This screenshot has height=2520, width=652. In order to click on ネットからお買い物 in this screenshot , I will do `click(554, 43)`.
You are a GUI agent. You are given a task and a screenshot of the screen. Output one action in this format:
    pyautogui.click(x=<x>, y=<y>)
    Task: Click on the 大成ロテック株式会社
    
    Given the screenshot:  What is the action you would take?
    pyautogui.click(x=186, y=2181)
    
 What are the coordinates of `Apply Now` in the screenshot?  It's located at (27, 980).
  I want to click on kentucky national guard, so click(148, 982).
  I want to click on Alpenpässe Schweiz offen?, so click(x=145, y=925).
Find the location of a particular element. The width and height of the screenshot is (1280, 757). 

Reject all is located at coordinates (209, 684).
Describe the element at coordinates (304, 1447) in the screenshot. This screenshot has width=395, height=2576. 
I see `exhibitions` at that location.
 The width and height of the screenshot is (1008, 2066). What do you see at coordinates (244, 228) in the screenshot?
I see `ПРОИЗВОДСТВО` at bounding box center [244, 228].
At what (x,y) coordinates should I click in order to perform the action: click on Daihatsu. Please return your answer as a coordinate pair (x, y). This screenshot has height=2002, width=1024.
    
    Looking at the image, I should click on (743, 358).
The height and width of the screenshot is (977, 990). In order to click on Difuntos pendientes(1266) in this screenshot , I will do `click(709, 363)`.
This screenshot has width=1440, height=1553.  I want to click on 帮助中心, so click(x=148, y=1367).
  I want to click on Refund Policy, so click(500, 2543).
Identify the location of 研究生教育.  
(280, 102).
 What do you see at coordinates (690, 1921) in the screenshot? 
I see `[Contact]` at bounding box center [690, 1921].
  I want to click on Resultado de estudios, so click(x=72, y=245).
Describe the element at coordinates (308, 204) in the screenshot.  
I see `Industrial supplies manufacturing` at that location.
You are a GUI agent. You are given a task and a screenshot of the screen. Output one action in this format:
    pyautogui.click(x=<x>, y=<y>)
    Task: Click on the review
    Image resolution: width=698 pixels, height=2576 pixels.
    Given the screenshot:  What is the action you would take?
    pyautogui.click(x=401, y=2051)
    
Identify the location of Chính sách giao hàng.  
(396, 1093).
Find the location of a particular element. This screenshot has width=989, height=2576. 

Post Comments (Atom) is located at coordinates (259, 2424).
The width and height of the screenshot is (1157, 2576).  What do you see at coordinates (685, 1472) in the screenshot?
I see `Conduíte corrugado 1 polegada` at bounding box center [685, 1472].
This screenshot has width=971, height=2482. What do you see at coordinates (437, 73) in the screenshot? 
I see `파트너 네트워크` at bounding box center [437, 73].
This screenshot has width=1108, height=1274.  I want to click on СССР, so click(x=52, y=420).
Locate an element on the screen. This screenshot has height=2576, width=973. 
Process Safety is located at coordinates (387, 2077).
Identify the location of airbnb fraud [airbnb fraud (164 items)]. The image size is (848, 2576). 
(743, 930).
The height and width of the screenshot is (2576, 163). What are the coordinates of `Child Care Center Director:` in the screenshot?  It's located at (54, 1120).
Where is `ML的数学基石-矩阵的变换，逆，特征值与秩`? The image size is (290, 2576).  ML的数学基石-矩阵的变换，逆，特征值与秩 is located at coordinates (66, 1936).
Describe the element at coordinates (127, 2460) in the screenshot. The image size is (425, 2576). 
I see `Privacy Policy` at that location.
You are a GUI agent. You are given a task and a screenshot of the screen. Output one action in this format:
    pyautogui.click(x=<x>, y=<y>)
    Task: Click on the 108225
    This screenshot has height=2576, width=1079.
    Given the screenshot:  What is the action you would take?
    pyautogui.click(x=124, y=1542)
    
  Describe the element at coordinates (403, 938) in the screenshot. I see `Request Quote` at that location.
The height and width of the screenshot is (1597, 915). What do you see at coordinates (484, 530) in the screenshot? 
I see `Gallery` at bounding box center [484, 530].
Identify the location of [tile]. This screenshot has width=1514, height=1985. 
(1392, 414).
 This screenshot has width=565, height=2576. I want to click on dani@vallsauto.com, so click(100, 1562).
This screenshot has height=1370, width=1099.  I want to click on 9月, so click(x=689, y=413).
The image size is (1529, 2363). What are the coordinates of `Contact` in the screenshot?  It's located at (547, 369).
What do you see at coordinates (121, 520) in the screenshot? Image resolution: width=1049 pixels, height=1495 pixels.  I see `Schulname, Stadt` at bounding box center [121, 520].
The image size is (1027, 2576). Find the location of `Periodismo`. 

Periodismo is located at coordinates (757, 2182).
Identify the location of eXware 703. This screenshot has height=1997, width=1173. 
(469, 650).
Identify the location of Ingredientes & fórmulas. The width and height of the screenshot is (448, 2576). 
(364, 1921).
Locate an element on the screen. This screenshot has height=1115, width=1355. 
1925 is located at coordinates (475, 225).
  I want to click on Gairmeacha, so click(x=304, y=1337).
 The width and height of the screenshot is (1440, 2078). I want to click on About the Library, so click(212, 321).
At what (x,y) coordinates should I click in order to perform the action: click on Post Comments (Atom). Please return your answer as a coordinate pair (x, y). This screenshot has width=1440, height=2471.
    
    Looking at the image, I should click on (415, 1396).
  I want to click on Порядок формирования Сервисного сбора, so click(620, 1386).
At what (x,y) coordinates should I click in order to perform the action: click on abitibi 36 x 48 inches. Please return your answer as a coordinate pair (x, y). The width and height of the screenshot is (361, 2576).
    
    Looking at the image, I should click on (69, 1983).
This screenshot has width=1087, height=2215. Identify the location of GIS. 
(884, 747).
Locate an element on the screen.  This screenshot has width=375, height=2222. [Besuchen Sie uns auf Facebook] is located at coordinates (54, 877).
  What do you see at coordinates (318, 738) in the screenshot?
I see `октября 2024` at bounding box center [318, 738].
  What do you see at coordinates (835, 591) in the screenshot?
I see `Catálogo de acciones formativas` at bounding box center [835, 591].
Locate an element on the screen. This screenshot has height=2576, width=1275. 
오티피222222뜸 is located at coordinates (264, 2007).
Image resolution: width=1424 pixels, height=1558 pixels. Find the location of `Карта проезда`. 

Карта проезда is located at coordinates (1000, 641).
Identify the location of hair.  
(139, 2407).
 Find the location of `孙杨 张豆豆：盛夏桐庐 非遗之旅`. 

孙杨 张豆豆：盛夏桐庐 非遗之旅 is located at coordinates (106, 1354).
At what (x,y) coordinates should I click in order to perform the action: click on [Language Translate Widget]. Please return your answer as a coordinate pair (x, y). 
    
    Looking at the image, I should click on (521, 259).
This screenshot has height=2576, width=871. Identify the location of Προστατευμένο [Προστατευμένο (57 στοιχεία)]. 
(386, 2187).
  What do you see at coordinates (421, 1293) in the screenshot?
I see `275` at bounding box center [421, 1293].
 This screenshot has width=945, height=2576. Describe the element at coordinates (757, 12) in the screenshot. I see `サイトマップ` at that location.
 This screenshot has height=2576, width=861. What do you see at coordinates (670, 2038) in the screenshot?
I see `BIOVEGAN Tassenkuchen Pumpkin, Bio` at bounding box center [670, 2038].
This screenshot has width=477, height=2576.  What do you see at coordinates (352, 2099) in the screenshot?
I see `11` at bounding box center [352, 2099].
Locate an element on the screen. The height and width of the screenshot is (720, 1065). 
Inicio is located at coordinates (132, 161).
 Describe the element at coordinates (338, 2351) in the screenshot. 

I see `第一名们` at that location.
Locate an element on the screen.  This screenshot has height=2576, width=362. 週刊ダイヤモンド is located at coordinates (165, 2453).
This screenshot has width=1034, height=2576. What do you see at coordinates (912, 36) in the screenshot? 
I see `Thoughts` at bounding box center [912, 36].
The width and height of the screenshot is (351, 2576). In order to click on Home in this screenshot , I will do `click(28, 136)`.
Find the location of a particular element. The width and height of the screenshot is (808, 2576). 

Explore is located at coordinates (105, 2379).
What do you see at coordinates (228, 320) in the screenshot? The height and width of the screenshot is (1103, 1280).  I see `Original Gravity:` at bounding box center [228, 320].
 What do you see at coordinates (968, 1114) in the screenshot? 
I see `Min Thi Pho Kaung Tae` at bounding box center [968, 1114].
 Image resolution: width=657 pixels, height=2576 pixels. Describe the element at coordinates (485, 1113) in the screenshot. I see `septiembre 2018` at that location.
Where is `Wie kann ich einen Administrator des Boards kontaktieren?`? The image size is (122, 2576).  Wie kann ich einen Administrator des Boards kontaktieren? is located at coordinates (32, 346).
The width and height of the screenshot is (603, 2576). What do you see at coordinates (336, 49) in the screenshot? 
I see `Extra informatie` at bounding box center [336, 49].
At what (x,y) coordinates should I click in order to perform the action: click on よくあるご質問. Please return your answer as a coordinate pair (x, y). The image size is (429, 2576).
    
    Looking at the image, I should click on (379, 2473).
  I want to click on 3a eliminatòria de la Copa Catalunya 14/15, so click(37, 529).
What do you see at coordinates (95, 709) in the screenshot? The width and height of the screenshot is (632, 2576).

### Task brief
In the entries above, please find the line with "is (1280, 757)." and the line with "Task: Click on the review", then write out exactly those two lines and every line between them, and nothing more.

### Result
Find the location of a particular element. The width and height of the screenshot is (1280, 757). 

Reject all is located at coordinates (209, 684).
Describe the element at coordinates (304, 1447) in the screenshot. This screenshot has width=395, height=2576. 
I see `exhibitions` at that location.
 The width and height of the screenshot is (1008, 2066). What do you see at coordinates (244, 228) in the screenshot?
I see `ПРОИЗВОДСТВО` at bounding box center [244, 228].
At what (x,y) coordinates should I click in order to perform the action: click on Daihatsu. Please return your answer as a coordinate pair (x, y). This screenshot has height=2002, width=1024.
    
    Looking at the image, I should click on (743, 358).
The height and width of the screenshot is (977, 990). In order to click on Difuntos pendientes(1266) in this screenshot , I will do `click(709, 363)`.
This screenshot has width=1440, height=1553.  I want to click on 帮助中心, so click(x=148, y=1367).
  I want to click on Refund Policy, so click(500, 2543).
Identify the location of 研究生教育.  
(280, 102).
 What do you see at coordinates (690, 1921) in the screenshot? 
I see `[Contact]` at bounding box center [690, 1921].
  I want to click on Resultado de estudios, so click(x=72, y=245).
Describe the element at coordinates (308, 204) in the screenshot.  
I see `Industrial supplies manufacturing` at that location.
You are a GUI agent. You are given a task and a screenshot of the screen. Output one action in this format:
    pyautogui.click(x=<x>, y=<y>)
    Task: Click on the review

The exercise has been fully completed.